Terms & Policies
Services Agreement
This Policy is effective on January 1, 2025.
This Services Agreement ("Agreement") governs the professional services provided by Tynoc Tech to its clients. By engaging our services, you agree to the terms set forth in this Agreement. This Agreement, together with any applicable Statement of Work, constitutes the entire agreement between the parties.
1. Scope of Services
Tynoc Tech will provide software engineering, design, and consulting services as described in the applicable Statement of Work ("SOW") or project proposal agreed upon by both parties. Any changes to the scope of services must be agreed upon in writing by both parties prior to implementation. Tynoc Tech reserves the right to decline scope changes that are not feasible within the agreed timeline or budget.
2. Payment Terms
Invoices are due within 14 days of issuance unless otherwise specified in the SOW. Late payments may incur a fee of 1.5% per month on the outstanding balance.
- Project deposits are non-refundable once work has commenced
- Milestone payments are due upon completion of each defined milestone
- All prices are exclusive of applicable taxes unless stated otherwise
- Tynoc Tech reserves the right to pause work on accounts with overdue invoices
- Disputed invoices must be raised in writing within 7 days of receipt
3. Intellectual Property
Upon receipt of full payment, all custom work product created specifically for the client will be assigned to the client. Tynoc Tech retains ownership of all pre-existing tools, frameworks, libraries, methodologies, and general-purpose code used in delivering the services. Tynoc Tech may use general knowledge and skills gained during the engagement for other clients.
4. Confidentiality
Both parties agree to keep confidential any proprietary or sensitive information shared during the engagement, including but not limited to business plans, technical specifications, customer data, and financial information. This obligation survives the termination of this Agreement for a period of three (3) years.
5. Warranties
Tynoc Tech warrants that services will be performed in a professional and workmanlike manner consistent with industry standards. Tynoc Tech does not warrant that deliverables will be error-free or that all defects will be corrected. Client is responsible for testing and accepting deliverables within the agreed review period.
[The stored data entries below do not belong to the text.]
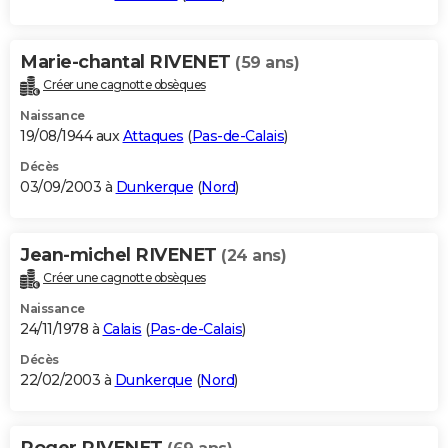
Marie-chantal RIVENET
(59 ans)
Créer une cagnotte obsèques
Naissance
19/08/1944 aux
Attaques
(
Pas-de-Calais
)
Décès
03/09/2003 à
Dunkerque
(
Nord
)
Jean-michel RIVENET
(24 ans)
Créer une cagnotte obsèques
Naissance
24/11/1978 à
Calais
(
Pas-de-Calais
)
Décès
22/02/2003 à
Dunkerque
(
Nord
)
Roger RIVENET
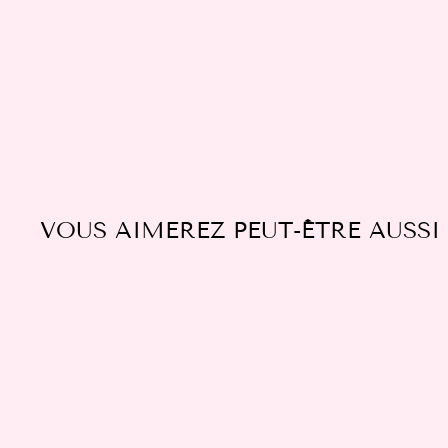
VOUS AIMEREZ PEUT-ÊTRE AUSSI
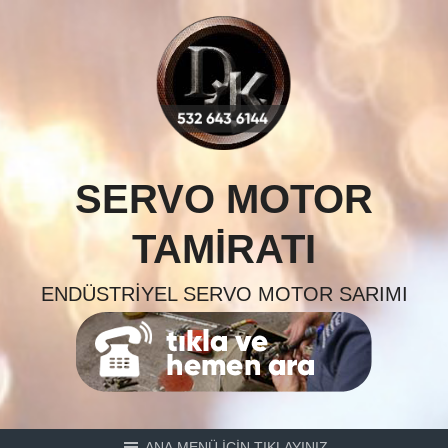
Skip
to
content
SERVO MOTOR
TAMIRATI
ENDÜSTRIYEL SERVO MOTOR SARIMI
ANA MENÜ İÇİN TIKLAYINIZ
6. Limitation of Liability
Our total liability under this Agreement shall not exceed the total fees paid by the client in the three months preceding the claim. In no event shall either party be liable for indirect, incidental, special, consequential, or punitive damages, regardless of the cause of action or the theory of liability.
7. Termination
Either party may terminate this Agreement with 14 days written notice. Upon termination, the client will be invoiced for all work completed to date at the agreed rate. Tynoc Tech will deliver all completed work product upon receipt of final payment. Termination does not relieve either party of obligations incurred prior to the termination date.
8. Independent Contractor
Tynoc Tech is an independent contractor and not an employee of the client. Nothing in this Agreement shall be construed to create a partnership, joint venture, agency, employment, or fiduciary relationship between the parties.
9. Governing Law
This Agreement shall be governed by and construed in accordance with applicable laws. Any disputes shall be resolved through good-faith negotiation between the parties. If a dispute cannot be resolved through negotiation within 30 days, it shall be submitted to binding arbitration.